The 20 squares in this image are the 20 chromosomes of P. tinctoria. In the process of assembly and error correction, the original 322 contigs were rearranged cording to the interaction map, and a total of 322 contigs were formed and sequenced. Finally, 20 chromosomes were constructed, including 84 contigs with a total length of 1.66 Gb and a contig N50 = 34.06 Mb, scaffold N50 = 82.35 Mb, representing 98.55% of the original genome length. We divided the assembled genome into two subgenomes, with subgenome A containing 10 chromosomes named A01 to A10, with subgenome B containing 10 chromosomes named B01 to B10 (Fig. 3). The genome size of subgenome A and subgenome B was 888.67 Mb and 771.58 Mb, respectively. In subgenome A, the longest chromosome was A01 with sequence length of 100,276,464 bp, and the shortest chromosome was A10 with sequence length of 72,367,963 bp. In subgenome B, the longest chromosome was B01 with sequence length of 85,563,471 bp, and the shortest chromosome was B10 with sequence length of 67,428,849 bp. The scaffold N50 length of subgenome A and subgenome B were 90.56 Mb and 76.84 Mb, respectively (Table 2).

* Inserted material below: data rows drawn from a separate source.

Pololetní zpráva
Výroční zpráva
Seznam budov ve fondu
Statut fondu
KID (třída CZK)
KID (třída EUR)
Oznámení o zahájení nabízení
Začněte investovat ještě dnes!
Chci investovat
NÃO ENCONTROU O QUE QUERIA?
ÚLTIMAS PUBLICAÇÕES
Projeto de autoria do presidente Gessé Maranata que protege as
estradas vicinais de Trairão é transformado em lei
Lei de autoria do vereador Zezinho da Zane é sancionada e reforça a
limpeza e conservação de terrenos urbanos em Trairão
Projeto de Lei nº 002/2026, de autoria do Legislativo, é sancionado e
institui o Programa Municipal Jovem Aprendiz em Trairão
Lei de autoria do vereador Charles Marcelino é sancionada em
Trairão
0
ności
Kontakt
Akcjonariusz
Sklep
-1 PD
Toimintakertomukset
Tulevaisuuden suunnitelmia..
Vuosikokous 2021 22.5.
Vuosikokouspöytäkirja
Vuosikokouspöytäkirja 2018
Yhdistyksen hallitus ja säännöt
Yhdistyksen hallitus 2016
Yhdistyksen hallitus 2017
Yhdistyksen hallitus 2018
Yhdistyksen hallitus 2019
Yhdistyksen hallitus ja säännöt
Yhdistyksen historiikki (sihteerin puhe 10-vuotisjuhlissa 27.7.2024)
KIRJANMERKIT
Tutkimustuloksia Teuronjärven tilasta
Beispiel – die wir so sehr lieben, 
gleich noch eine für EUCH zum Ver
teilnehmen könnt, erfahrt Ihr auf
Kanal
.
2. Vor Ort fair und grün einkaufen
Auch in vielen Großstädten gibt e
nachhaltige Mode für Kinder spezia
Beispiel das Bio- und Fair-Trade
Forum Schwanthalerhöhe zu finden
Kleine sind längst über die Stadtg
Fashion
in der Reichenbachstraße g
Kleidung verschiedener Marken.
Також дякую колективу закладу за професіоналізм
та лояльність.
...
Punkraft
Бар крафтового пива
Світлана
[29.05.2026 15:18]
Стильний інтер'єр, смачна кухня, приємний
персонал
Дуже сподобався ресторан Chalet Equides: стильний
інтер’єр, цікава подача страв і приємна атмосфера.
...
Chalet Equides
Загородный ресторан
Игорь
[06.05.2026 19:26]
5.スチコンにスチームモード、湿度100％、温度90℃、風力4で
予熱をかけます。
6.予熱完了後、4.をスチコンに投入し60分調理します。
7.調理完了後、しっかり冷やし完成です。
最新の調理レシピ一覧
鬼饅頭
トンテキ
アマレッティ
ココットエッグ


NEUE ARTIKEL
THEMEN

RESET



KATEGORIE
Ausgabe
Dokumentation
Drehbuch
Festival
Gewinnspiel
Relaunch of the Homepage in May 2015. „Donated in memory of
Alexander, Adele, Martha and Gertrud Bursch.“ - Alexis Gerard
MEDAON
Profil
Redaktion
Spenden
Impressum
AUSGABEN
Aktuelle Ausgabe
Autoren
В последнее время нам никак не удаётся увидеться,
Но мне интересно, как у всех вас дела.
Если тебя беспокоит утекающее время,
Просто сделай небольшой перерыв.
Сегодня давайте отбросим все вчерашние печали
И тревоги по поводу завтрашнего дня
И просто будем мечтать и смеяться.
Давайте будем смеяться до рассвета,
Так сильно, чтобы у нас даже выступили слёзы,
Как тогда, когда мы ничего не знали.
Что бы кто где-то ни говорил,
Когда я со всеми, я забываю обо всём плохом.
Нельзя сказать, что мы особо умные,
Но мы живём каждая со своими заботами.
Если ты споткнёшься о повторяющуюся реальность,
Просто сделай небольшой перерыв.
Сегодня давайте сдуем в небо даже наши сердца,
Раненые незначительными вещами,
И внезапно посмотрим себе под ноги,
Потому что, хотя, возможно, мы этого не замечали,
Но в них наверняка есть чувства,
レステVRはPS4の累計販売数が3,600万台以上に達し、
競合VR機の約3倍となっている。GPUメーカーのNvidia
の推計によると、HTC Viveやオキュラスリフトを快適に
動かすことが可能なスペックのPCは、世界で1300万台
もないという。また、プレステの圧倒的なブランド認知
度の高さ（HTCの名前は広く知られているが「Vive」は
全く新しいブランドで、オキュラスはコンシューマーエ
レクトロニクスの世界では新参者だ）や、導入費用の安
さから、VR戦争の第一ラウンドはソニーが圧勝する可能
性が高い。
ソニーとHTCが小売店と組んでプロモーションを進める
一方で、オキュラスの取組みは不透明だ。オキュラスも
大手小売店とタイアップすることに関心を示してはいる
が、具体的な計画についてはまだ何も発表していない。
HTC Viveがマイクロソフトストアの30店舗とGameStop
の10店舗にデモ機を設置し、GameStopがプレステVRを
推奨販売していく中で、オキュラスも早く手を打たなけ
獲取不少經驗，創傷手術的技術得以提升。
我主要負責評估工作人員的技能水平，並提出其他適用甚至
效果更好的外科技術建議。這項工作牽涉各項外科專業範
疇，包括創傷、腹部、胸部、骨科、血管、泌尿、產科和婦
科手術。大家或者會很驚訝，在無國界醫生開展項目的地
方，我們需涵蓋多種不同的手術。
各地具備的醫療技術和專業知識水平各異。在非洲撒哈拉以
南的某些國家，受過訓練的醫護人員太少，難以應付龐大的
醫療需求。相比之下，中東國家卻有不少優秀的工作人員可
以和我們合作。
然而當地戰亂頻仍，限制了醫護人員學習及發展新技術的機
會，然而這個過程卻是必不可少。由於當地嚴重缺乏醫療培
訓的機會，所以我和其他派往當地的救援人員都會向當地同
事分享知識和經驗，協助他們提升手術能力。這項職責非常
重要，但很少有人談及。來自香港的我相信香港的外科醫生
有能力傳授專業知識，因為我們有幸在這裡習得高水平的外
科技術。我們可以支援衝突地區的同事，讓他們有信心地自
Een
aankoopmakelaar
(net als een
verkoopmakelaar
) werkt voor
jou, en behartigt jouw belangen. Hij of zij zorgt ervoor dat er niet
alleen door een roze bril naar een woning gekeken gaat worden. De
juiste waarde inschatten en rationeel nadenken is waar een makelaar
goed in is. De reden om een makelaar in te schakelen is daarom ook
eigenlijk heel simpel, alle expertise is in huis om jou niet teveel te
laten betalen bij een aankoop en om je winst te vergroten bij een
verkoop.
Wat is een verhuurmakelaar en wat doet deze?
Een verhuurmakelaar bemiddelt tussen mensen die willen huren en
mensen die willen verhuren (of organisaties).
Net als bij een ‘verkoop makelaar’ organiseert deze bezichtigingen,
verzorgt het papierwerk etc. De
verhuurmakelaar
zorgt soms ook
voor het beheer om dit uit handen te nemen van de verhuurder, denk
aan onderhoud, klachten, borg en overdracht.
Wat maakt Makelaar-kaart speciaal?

Hi-C interaction heatmap with a resolution of 500 kb. The strength of Hi-C interaction within chromosomes was represented by color, ranging from red (indicating high interaction strength) to yellow (indicating low interaction strength).
In the 20 chromosomes of subgenomes A and B, genes and repetitive sequences were unevenly distributed on the chromosomes. The gene density was higher at the terminal positions with fewer repetitive sequences, while the gene density was lower in the intermediate positions with a higher proportion of repetitive sequences. The chromosomes exhibited the highest number of transfer RNAs (tRNAs) and the lowest number of microRNAs (miRNAs). The GC content ranged from 29% to 57%, with an average GC content of 39.25% for the subgenome A and 38.91% for the subgenome B. Additionally, a large number of synteny blocks demonstrated high synteny between the two subgenomes of P. tinctoria (Fig. 4).
Overview of the P. tinctoria genome assembly. (a) The chromosomes of subgenome A and B (scale is 1 M for each), the subgenome A comprised chromosomes A01 to A10, while the subgenome B encompassed chromosomes B01 to B10. (b) The Y-axis represents the gene density of subgenome A and B, measured in 1 Mb windows, with a range from 0 to 136. (c) The Y-axis represents the repeat sequence of subgenome A and B with 1 Mb windows, with values ranging from 0% to 100%. (d) Distribution of ncRNA in subgenome A and B with 1 Mb (ribosomal RNA: purple, small nuclear RNA: red, transfer RNA: green, microRNA: blue). (e) The Y-axis represents the GC content of subgenome A and B, using 1 Mb windows, and ranges from 29% to 57%. (f) Intersubgenome syntenic gene pairs of P. tinctoria in subgenome A and B.
Transcriptome sequencing
The P. tinctoria tisssue was originally collected from inflorescences, flowers, roots, stems and leaves. Total RNA was extracted using Trizol reagent (Invitrogen, CA, USA). Sequencing libraries were generated using the VAHTS Universal V6 RNA-seq Library Kit for MGI (Vazyme, Nanjing, China) following the manufacturer’s recommendations. Subsequently, sequencing was performed on a MGI-SEQ. 2000 platform by Frasergen Bioinformatics Co., Ltd. (Wuhan, China). Finally, a total of 23.43 Gb RNA-seq clean data were obtained for genome annotation (Table 1).
Genome annotation
After the assembly of the P. tinctoria genome, multiple software programs were used to annotate the repeat sequences throughout the whole genome. TRF software (v4.09)48 was used to annotate the tandem repeat sequences in P. tinctoria and explained 7.37% of the repeat sequences of the whole genome. RepeatMasker software (v4.1.2)49 and RepeatProteinMask software were used to predict sequences similar to those in the known repeat sequence database Repbase, which annotated 23.85% repeat sequences of the whole genome. De novo prediction of repeat sequences in P. tinctoria accounted for 74.92% of the repeats in the whole genome. Finally, the results obtained by above annotation methods were compared, and the redundant results were removed. The proportion of total repeat sequences in the genome has been conclusively determined to be 77.9%. In the P. tinctoria genome, the transposable element (TE) type had the highest content of repetitive sequences, accounting for 77.31%, and we further categorized them. A total of 5.25% of the repeats sequences were DNA transposons, 8.36% were long interspersed nuclear elements (LINE)(>1000 bp), and 0.02% were short interspersed nuclear elements (SINE)(approximately 300 bp). 64.30% repeat sequences were long terminal repeat sequences (LTR) (1.5 kbp-10 kbp), among which 28.33% were Copia, and 28.67% were Gypsy. 4.7% of repeat sequences could not be annotated (Table 3).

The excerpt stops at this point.